### DATASET RECORDS
________________________

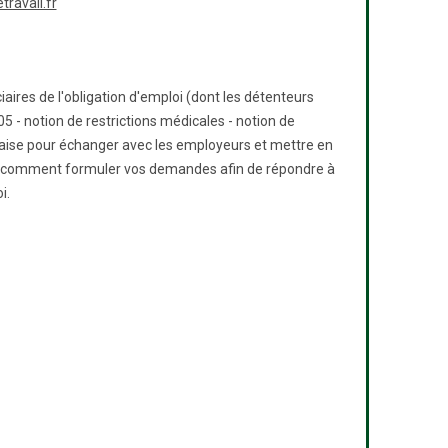
ravail.fr
aires de l'obligation d'emploi (dont les détenteurs
5 - notion de restrictions médicales - notion de
 l'aise pour échanger avec les employeurs et mettre en
nt comment formuler vos demandes afin de répondre à
i.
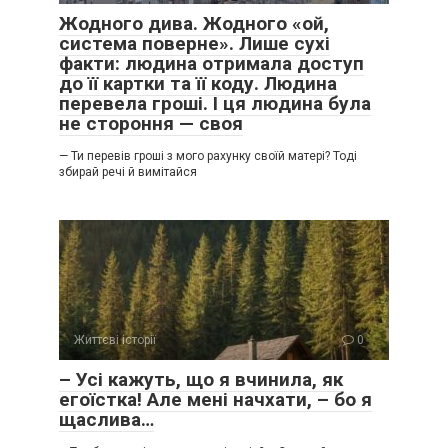
Жодного дива. Жодного «ой,
система поверне». Лише сухі
факти: людина отримала доступ
до її картки та її коду. Людина
перевела гроші. І ця людина була
не стороння — своя
— Ти перевів гроші з мого рахунку своїй матері? Тоді
збирай речі й вимітайся
Життєві історії
0
– Усі кажуть, що я вчинила, як
егоїстка! Але мені начхати, – бо я
щаслива…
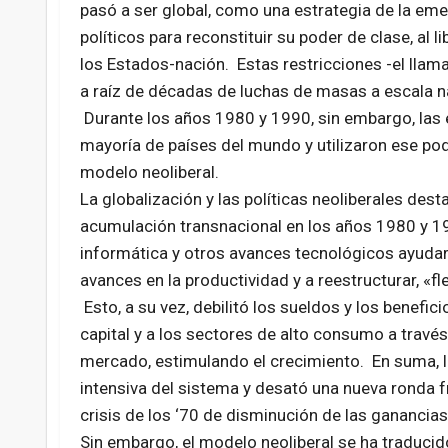
pasó a ser global, como una estrategia de la eme
políticos para reconstituir su poder de clase, al 
los Estados-nación. Estas restricciones -el lla
a raíz de décadas de luchas de masas a escala na
Durante los años 1980 y 1990, sin embargo, las e
mayoría de países del mundo y utilizaron ese pode
modelo neoliberal.
La globalización y las políticas neoliberales de
acumulación transnacional en los años 1980 y 19
informática y otros avances tecnológicos ayudar
avances en la productividad y a reestructurar, «f
Esto, a su vez, debilitó los sueldos y los benefici
capital y a los sectores de alto consumo a trav
mercado, estimulando el crecimiento. En suma, la
intensiva del sistema y desató una nueva ronda 
crisis de los ‘70 de disminución de las ganancias
Sin embargo, el modelo neoliberal se ha traducid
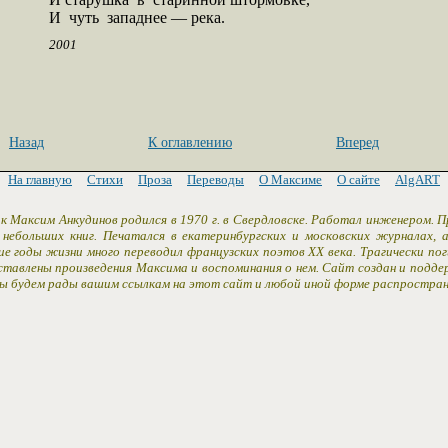
И  чуть  западнее — река.
2001
Назад
К оглавлению
Вперед
На главную
Стихи
Проза
Переводы
О Максиме
О сайте
AlgART
к Максим Анкудинов родился в 1970 г. в Свердловске. Работал инженером. 
 небольших книг. Печатался в екатеринбургских и московских журналах,
ие годы жизни много переводил французских поэтов XX века. Трагически пог
ставлены произведения Максима и воспоминания о нем. Сайт создан и подд
Мы будем рады вашим ссылкам на этот сайт и любой иной форме распростран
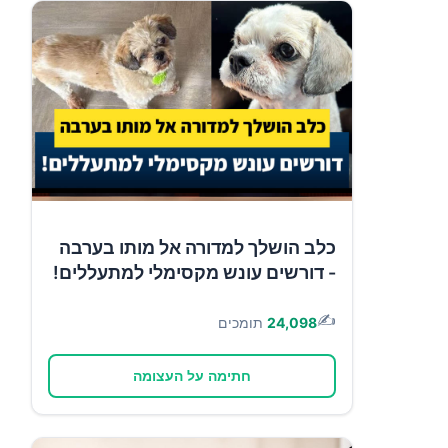
כלב הושלך למדורה אל מותו בערבה
- דורשים עונש מקסימלי למתעללים!
✍️
24,098
תומכים
חתימה על העצומה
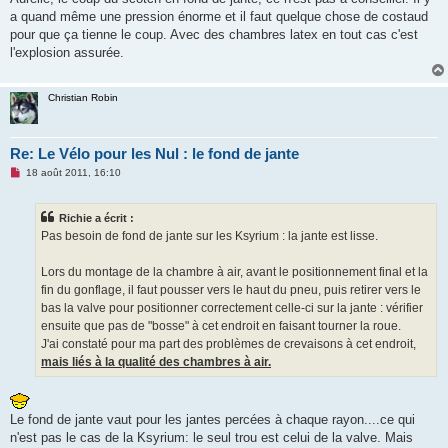
s
a quand même une pression énorme et il faut quelque chose de costaud
a
g
pour que ça tienne le coup. Avec des chambres latex en tout cas c'est
e
l'explosion assurée.
n
o
n
l
Christian Robin
u
Re: Le Vélo pour les Nul : le fond de jante
M
18 août 2011, 16:10
e
s
s
Richie a écrit :
a
g
Pas besoin de fond de jante sur les Ksyrium : la jante est lisse.
e
n
o
Lors du montage de la chambre à air, avant le positionnement final et la
n
fin du gonflage, il faut pousser vers le haut du pneu, puis retirer vers le
l
u
bas la valve pour positionner correctement celle-ci sur la jante : vérifier
ensuite que pas de "bosse" à cet endroit en faisant tourner la roue.
J'ai constaté pour ma part des problèmes de crevaisons à cet endroit,
mais liés à la qualité des chambres à air.
Le fond de jante vaut pour les jantes percées à chaque rayon....ce qui
n'est pas le cas de la Ksyrium: le seul trou est celui de la valve. Mais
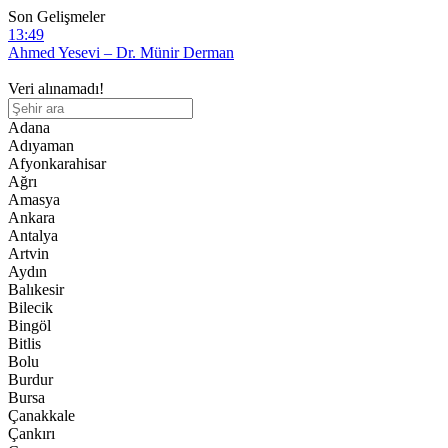
Son Gelişmeler
12:28
Diyanet Akademisi Başkanı Enver Osman Kaan’dan açıklama:
“Uygur kardeşlerim hakkını helal etsin”
11:46
Veri alınamadı!
Mezhepleri ve hadisleri inkar etmenin sonu mürtetliktir!
Adana
10:07
Adıyaman
İşgalci Çin’in “etnik birlik” yasası 1 ay olmasına rağmen Uygurları
Afyonkarahisar
şimdiden olumsuz etkiliyor
Ağrı
16:07
Amasya
İngiltere Dışişleri Bakanı, Uygur soykırımı konusunda Çin’e karşı
Ankara
tavır alması yönündeki çağrılarla karşı karşıya
Antalya
13:49
Artvin
Ahmed Yesevi – Dr. Münir Derman
Aydın
Balıkesir
Bilecik
Bingöl
Bitlis
Bolu
Burdur
Bursa
Çanakkale
Çankırı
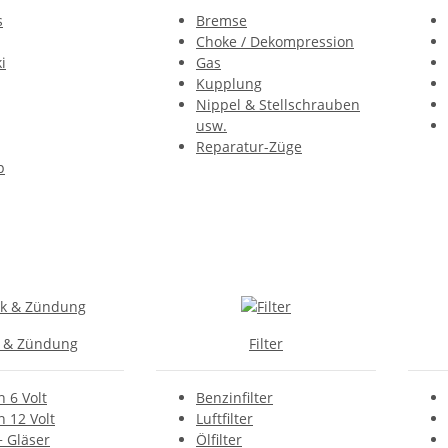
s
Bremse
Choke / Dekompression
i
Gas
Kupplung
Nippel & Stellschrauben
usw.
Reparatur-Züge
p
k & Zündung
Filter
n 6 Volt
Benzinfilter
n 12 Volt
Luftfilter
+ Gläser
Ölfilter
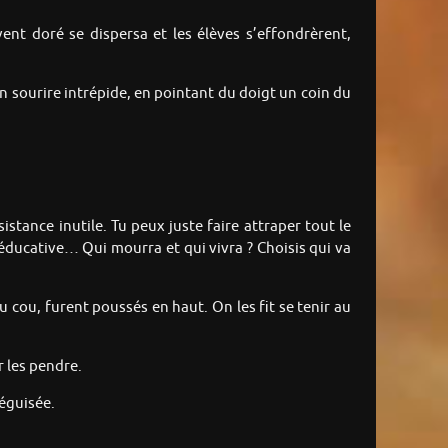
e vent doré se dispersa et les élèves s’effondrèrent,
n sourire intrépide, en pointant du doigt un coin du
sistance inutile. Tu peux juste faire attraper tout le
éducative… Qui mourra et qui vivra ? Choisis qui va
 cou, furent poussés en haut. On les fit se tenir au
 les pendre.
déguisée.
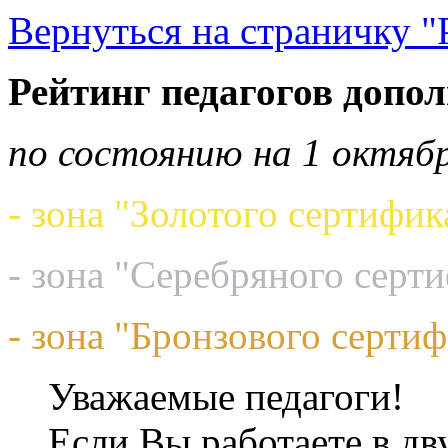
Вернуться на страничку "
Рейтинг педагогов допо
по состоянию на 1 октябр
- зона "Золотого сертифик
- зона "Серебряного серт
- зона "Бронзового сертиф
Уважаемые педагоги!
Если Вы работаете в дв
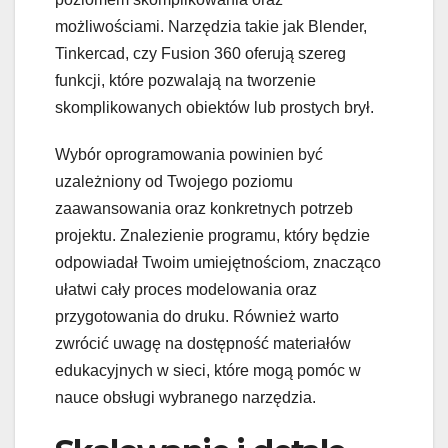
możliwościami. Narzędzia takie jak Blender,
Tinkercad, czy Fusion 360 oferują szereg
funkcji, które pozwalają na tworzenie
skomplikowanych obiektów lub prostych brył.
Wybór oprogramowania powinien być
uzależniony od Twojego poziomu
zaawansowania oraz konkretnych potrzeb
projektu. Znalezienie programu, który będzie
odpowiadał Twoim umiejętnościom, znacząco
ułatwi cały proces modelowania oraz
przygotowania do druku. Również warto
zwrócić uwagę na dostępność materiałów
edukacyjnych w sieci, które mogą pomóc w
nauce obsługi wybranego narzędzia.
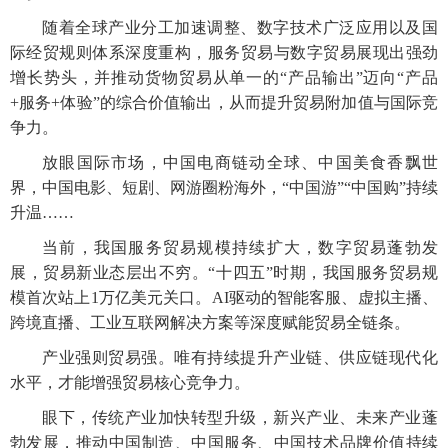
随着全球产业分工加速调整、数字技术广泛应用以及国
际经贸规则体系深度重构，服务贸易与数字贸易展现出强劲
增长势头，并推动货物贸易从单一的“产品输出”迈向“产品
+服务+体验”的综合价值输出，从而提升贸易附加值与国际竞
争力。
放眼国际市场，中国电商链动全球、中国美食香飘世
界，中国电影、短剧、网游圈粉海外，“中国游”“中国购”持续
升温……
当前，我国服务贸易规模持续扩大，数字贸易蓬勃发
展，贸易新业态层出不穷。“十四五”时期，我国服务贸易规
模首次站上1万亿美元关口。AI驱动的智能客服、虚拟主播、
跨境直播、工业互联网解决方案等深度赋能贸易全链条。
产业强则贸易强。唯有持续提升产业链、供应链现代化
水平，才能增强贸易核心竞争力。
眼下，传统产业加快转型升级，新兴产业、未来产业蓬
勃发展，推动中国制造、中国服务、中国技术品牌价值持续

________________________

### WHAT IS EXPECTED
Above are the records; set down exactly the lines from the line containing "edukacyjnych w sieci, które mogą pomóc w" through their last line, leaving every picture out.

### THE COMPLETED TASK
edukacyjnych w sieci, które mogą pomóc w
nauce obsługi wybranego narzędzia.
随着全球产业分工加速调整、数字技术广泛应用以及国
际经贸规则体系深度重构，服务贸易与数字贸易展现出强劲
增长势头，并推动货物贸易从单一的“产品输出”迈向“产品
+服务+体验”的综合价值输出，从而提升贸易附加值与国际竞
争力。
放眼国际市场，中国电商链动全球、中国美食香飘世
界，中国电影、短剧、网游圈粉海外，“中国游”“中国购”持续
升温……
当前，我国服务贸易规模持续扩大，数字贸易蓬勃发
展，贸易新业态层出不穷。“十四五”时期，我国服务贸易规
模首次站上1万亿美元关口。AI驱动的智能客服、虚拟主播、
跨境直播、工业互联网解决方案等深度赋能贸易全链条。
产业强则贸易强。唯有持续提升产业链、供应链现代化
水平，才能增强贸易核心竞争力。
眼下，传统产业加快转型升级，新兴产业、未来产业蓬
勃发展，推动中国制造、中国服务、中国技术品牌价值持续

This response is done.